Depends on how long you will keep the car and how bad any build up is on the back of the valves. These cars dont seem to suffer from the same valve to head problems of yesteryear.

You can take it to a Auto machine shop, they will check it for you.

If it has to be machined then you can get them to take the valve out do a valve job, machine the head and re-assemble.

I dont know about now but the last one I did, daughters Tercel, the prices were very reasonable.
before you even start ask price for the valve job, they will give you a fixed price plus any part needed. 
If you go this way buy a complete head set and give them the valve seals.

call up a couple of local auto machine shops, or ask one of you local repair shops who they use


----------



## IanH (Feb 11, 2003)

head gasket problems on stock engines generally are either the result of overheat or a design weakness

so you see far more failure of the QG than the GA engine even though the GA's are much older.

Rallybob has a very modified GA and excellent knowledge so yes I think this is the way to go for the QG.

The turbo guys regularly use ARP or similar aftermarket head bolts or stud conversions as the heads lift under high boost, so they clamp them down with more force ie torque.

These bolts are also re-usable, where as a lot of factory stretch bolts are replace every use. you need to check the FSM.
the standard Allen bolts are also cheaper !!

If you haven't got the Nissan FSM yet you can download it for free, i can send you a link.

Concerns ?
You may be the first on a QG, and you need to check clearance between the head bolts and anything that moves or bolts down.


----------



## miguel83 (Oct 13, 2009)

IanH said:


> head gasket problems on stock engines generally are either the result of overheat or a design weakness
> 
> so you see far more failure of the QG than the GA engine even though the GA's are much older.
> 
> ...


IAN i do have the FSm manual thanks all your suggestions thus far.

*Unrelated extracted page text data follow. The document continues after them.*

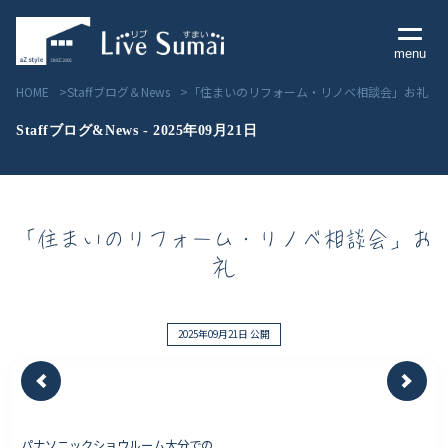
menu
HOME
Staffブログ＆News
「住まいのリフォーム・リノベ相談会」お礼
Staffブログ&News - 2025年09月21日
Livesumai コンセプト
「住まいのリフォーム・リノベ相談会」お
Livesumai 住宅標準性能
礼
Livesumai 家づくりの流れ
Livesumai 保証について
2025年09月21日 公開
見学会／モデルハウス情報
物件情報
パナソニックショウルーム大分での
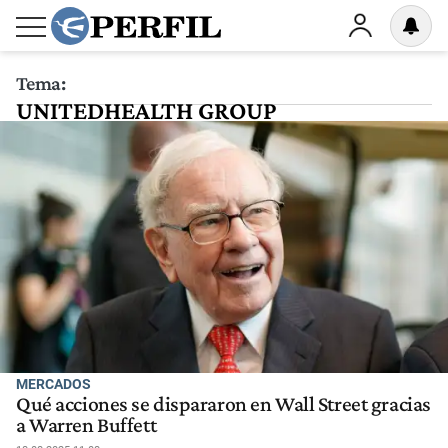
Tema:
UNITEDHEALTH GROUP
MERCADOS
Qué acciones se dispararon en Wall Street gracias
a Warren Buffett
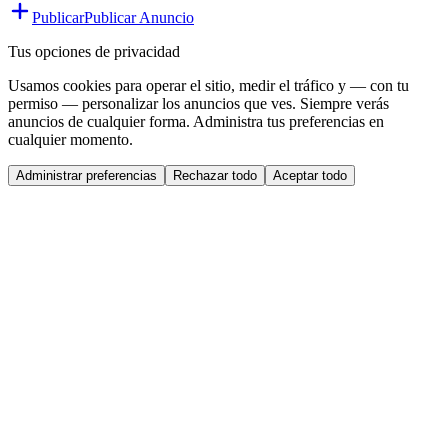
Publicar
Publicar Anuncio
Tus opciones de privacidad
Usamos cookies para operar el sitio, medir el tráfico y — con tu
permiso — personalizar los anuncios que ves. Siempre verás
anuncios de cualquier forma. Administra tus preferencias en
cualquier momento.
Administrar preferencias
Rechazar todo
Aceptar todo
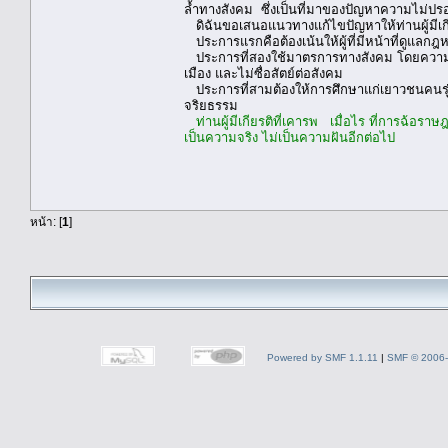
ล้ำทางสังคม ซึ่งเป็นที่มาของปัญหาความไม่ป
ดิฉันขอเสนอแนวทางแก้ไขปัญหาให้ท่านผู้มีเกี
ประการแรกคือต้องเน้นให้ผู้ที่มีหน้าที่ดูแลก
ประการที่สองใช้มาตรการทางสังคม โดยความมีส
เมือง และไม่ซื่อสัตย์ต่อสังคม
ประการที่สามต้องให้การศึกษาแก่เยาวชนคนร
จริยธรรม
ท่านผู้มีเกียรติที่เคารพ เมื่อไร ที่การฉ้อ
เป็นความจริง ไม่เป็นความฝันอีกต่อไป
หน้า: [
1
]
Powered by SMF 1.1.11
|
SMF © 2006-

One more question given that i have the head off i also have a horrible squaling noise coming from what i think is the Power steering pump. It squeals something aweful. I have tried tightened to spec and checking flex on the belt over and over again but no cigar. Would you suggest i change the entire power steering pump with pullie? or just the pullie?


----------



## miguel83 (Oct 13, 2009)

IanH said:


> head gasket problems on stock engines generally are either the result of overheat or a design weakness
> 
> so you see far more failure of the QG than the GA engine even though the GA's are much older.
> 
> ...


sorry for my ignorance what does QG stand for and GA? is this like the type of vehicle mine is a GXE sorry if this is a stupid question I'm just not to familiar with certain terms.
As always you been a hell of a support on this and I appreciate every tip you have given me so far.


----------



## IanH (Feb 11, 2003)

miguel83 said:


> sorry for my ignorance what does QG stand for and GA? is this like the type of vehicle mine is a GXE sorry if this is a stupid question I'm just not to familiar with certain terms.
> As always you been a hell of a support on this and I appreciate every tip you have given me so far.


The GA series of engine was used from around 1991 I think to 1999 in the USA,
The GA16DE being the later series and used in the USA.

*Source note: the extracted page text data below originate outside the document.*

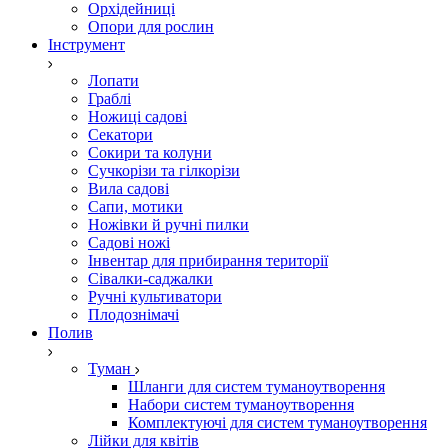
Орхідейниці
Опори для рослин
Інструмент
Лопати
Граблі
Ножиці садові
Секатори
Сокири та колуни
Сучкорізи та гілкорізи
Вила садові
Сапи, мотики
Ножівки й ручні пилки
Садові ножі
Інвентар для прибирання території
Сівалки-саджалки
Ручні культиватори
Плодознімачі
Полив
Туман
Шланги для систем туманоутворення
Набори систем туманоутворення
Комплектуючі для систем туманоутворення
Лійки для квітів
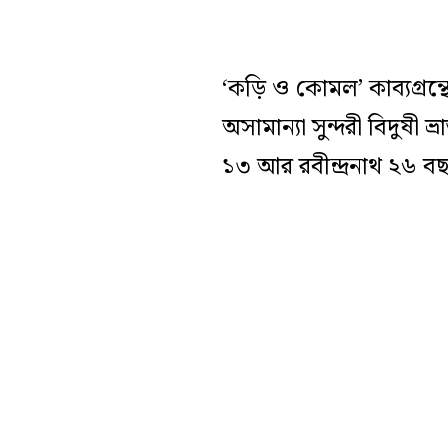
‘কড়ি ও কোমল’ কাব্যগ্রন্থে
অসামান্যা সুন্দরী বিদুষী ভ
১৩ আর রবীন্দ্রনাথ ২৬ ব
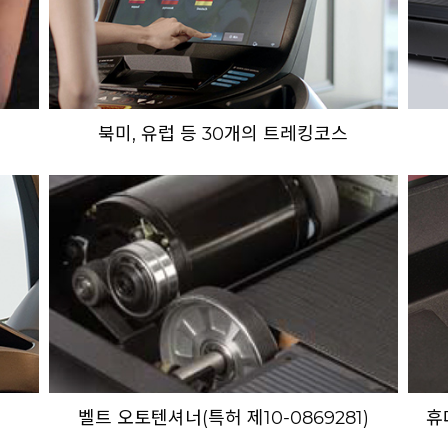
북미, 유럽 등 30개의 트레킹코스
벨트 오토텐셔너(특허 제10-0869281)
휴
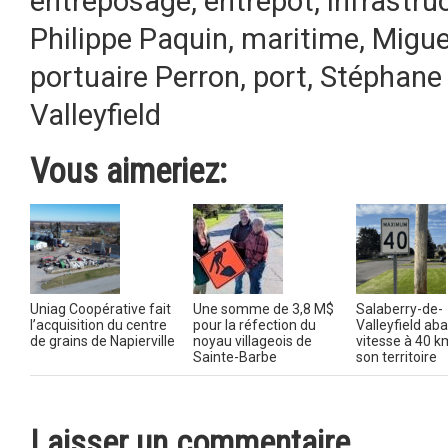
entreposage
,
entrepôt
,
infrastru
Philippe Paquin
,
maritime
,
Migue
portuaire Perron
,
port
,
Stéphane 
Valleyfield
Vous aimeriez:
Uniag Coopérative fait
Une somme de 3,8 M$
Salaberry-de-
l’acquisition du centre
pour la réfection du
Valleyfield aba
de grains de Napierville
noyau villageois de
vitesse à 40 k
Sainte-Barbe
son territoire
Laisser un commentaire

The QG engine series 1.8 Liter in USA, was used from 2000 to 2006 approx.
Rest of the world use same engines and other variants such as GA14DE GA15DE
There is also a QG16DE and maybe others.


----------



## IanH (Feb 11, 2003)

miguel83 said:


> IAN i do have the FSm manual thanks all your suggestions thus far. One more question given that i have the head off i also have a horrible squaling noise coming from what i think is the Power steering pump. It squeals something aweful. I have tried tightened to spec and checking flex on the belt over and over again but no cigar. Would you suggest i change the entire power steering pump with pullie? or just the pullie?


I don't know the problem, please explain more when it makes niose and what iit sounds like.
but I can tell you if its when you start up, it squeals, then that's the belt and belt tightness on my car.


----------



## murphywd (Nov 9, 2009)

IanH, I'm having same problem. Can you post/send the FSM link?
thx


----------



## IanH (Feb 11, 2003)

murphywd said:


> IanH, I'm having same problem. Can you post/send the FSM link?
> thx


you can find at many places, I used
if link doesnt work type in n i c o c l u b for the ***

http://www.********.com/FSM
www.********.com/FSM/

********.com/FSM/


----------



## marcus17 (Dec 9, 2009)

Thanks Ian!


----------



## andreasue (Dec 2, 2010)

I think now a days if you buy a head gasket set, installation will be already included but sometimes dealers offer a very large price. So you will be paying the head gasket set itself plus the labor. Are there any autoparts stores that offer free installation of the head gasket?


----------